Neural Correlates of Consciousness

With improvements in brain imaging technologies during the 1980s and 1990s, scientific interest in the brain reached unprecedented levels. Francis Crick (1916- 2004)—who, together with James Watson (1928-), received the Nobel Prize for discovering the structure of DNA—took on the problem of consciousness. Crick died in 2004, but his long-time research colleague Christof Koch (1956-) carries on the mission.
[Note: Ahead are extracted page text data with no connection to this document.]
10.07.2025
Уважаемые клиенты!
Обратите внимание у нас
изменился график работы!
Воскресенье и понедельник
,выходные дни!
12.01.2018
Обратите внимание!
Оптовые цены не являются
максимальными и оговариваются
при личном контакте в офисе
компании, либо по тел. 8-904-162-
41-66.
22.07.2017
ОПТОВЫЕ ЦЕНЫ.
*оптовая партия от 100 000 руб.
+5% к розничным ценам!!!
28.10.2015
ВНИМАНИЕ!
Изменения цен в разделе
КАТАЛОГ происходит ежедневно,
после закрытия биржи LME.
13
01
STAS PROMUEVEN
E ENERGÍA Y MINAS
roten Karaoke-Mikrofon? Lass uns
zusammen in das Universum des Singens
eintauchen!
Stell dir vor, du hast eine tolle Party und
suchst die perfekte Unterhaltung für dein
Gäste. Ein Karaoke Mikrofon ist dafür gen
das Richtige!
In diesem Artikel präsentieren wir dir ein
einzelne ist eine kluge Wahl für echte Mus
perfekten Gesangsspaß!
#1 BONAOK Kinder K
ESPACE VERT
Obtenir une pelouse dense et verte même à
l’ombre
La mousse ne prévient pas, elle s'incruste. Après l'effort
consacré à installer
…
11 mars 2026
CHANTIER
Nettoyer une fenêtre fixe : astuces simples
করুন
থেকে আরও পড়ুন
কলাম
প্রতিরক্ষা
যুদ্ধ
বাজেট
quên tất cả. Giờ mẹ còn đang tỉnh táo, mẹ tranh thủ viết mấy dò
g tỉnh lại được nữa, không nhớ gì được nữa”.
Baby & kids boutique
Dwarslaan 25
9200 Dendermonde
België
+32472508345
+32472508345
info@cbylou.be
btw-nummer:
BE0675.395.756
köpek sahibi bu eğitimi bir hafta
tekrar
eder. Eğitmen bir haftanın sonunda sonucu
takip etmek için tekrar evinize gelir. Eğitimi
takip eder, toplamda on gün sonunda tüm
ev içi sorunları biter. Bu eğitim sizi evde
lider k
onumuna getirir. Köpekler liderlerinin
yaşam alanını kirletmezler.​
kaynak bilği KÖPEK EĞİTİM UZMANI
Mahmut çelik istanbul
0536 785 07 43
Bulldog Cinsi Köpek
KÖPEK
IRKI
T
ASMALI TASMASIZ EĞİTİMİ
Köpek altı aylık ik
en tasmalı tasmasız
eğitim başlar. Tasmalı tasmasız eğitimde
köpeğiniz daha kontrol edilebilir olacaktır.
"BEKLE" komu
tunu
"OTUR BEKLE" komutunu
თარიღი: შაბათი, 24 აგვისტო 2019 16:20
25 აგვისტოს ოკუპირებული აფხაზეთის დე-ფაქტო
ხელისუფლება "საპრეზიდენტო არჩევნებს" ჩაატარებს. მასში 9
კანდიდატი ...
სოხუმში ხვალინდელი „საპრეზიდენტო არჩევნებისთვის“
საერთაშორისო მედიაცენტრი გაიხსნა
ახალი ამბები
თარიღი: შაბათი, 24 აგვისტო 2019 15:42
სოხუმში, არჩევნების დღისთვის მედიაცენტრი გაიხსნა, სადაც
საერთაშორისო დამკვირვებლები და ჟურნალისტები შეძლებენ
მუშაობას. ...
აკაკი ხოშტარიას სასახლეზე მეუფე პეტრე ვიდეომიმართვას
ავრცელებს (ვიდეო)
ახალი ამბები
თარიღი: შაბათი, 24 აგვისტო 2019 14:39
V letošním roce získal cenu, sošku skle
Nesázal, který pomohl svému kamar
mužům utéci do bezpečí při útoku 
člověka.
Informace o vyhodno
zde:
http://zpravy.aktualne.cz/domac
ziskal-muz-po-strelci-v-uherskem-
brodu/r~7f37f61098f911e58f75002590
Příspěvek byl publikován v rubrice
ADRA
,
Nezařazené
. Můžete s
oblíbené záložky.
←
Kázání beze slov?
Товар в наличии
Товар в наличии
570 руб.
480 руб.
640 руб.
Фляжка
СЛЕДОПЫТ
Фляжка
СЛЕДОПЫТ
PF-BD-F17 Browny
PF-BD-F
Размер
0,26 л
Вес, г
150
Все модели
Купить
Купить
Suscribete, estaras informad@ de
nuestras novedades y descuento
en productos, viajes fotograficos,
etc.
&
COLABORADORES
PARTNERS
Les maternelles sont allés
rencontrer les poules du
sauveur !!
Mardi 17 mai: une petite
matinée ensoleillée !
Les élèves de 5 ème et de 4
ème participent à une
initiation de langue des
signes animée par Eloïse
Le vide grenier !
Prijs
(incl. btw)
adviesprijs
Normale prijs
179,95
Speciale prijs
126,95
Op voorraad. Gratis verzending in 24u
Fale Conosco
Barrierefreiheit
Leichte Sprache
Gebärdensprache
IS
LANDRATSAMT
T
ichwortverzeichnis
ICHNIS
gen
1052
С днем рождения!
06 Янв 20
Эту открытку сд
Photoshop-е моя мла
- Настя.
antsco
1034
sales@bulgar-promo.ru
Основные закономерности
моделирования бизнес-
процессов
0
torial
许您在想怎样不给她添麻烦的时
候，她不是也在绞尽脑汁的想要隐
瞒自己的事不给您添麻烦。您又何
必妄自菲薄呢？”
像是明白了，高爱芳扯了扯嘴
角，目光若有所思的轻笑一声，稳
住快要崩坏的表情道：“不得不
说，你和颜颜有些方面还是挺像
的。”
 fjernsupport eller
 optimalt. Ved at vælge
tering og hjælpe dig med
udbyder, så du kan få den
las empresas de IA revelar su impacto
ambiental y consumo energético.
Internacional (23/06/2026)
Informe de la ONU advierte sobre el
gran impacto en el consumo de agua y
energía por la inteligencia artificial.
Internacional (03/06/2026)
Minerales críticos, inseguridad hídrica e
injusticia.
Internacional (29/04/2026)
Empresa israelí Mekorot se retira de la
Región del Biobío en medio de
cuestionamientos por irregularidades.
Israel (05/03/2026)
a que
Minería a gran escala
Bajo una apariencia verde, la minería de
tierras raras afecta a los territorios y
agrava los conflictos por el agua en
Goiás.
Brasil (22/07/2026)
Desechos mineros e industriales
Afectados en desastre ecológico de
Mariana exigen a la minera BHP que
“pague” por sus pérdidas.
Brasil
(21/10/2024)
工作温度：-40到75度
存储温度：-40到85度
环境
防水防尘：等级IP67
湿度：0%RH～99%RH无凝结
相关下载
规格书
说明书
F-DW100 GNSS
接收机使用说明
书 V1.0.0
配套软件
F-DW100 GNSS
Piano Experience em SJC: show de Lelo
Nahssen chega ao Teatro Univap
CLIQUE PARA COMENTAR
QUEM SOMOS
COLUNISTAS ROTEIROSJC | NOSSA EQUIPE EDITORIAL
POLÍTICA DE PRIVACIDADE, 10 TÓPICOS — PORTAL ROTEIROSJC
Crick and Koch shared a vision of how to approach the problem of consciousness. They sought the brain structures that are for conscious perception to occur. This approach, known as the search for neural correlates of consciousness (NCC), has been adopted by many researchers. Typically, researchers rely on imaging techniques, such as fMRI, to reveal active structures correlated with conscious experi?ences. Crick and Koch decided to work on neural correlates of conscious visual perception. Koch believes an understanding of how the brain produces conscious visual percepts could help explain how the brain produces conscious percepts for other senses. He maintains that it would be inefficient if evolution gave us different solutions for each sense—there should be one shared approach reused by all senses. This reasoning about a common solution appears sound. However, as Searle maintains, consciousness is experienced as a field in which flashes of light and other percepts appear. Thus, it appears that we need to explain our experience of the field rather than percepts.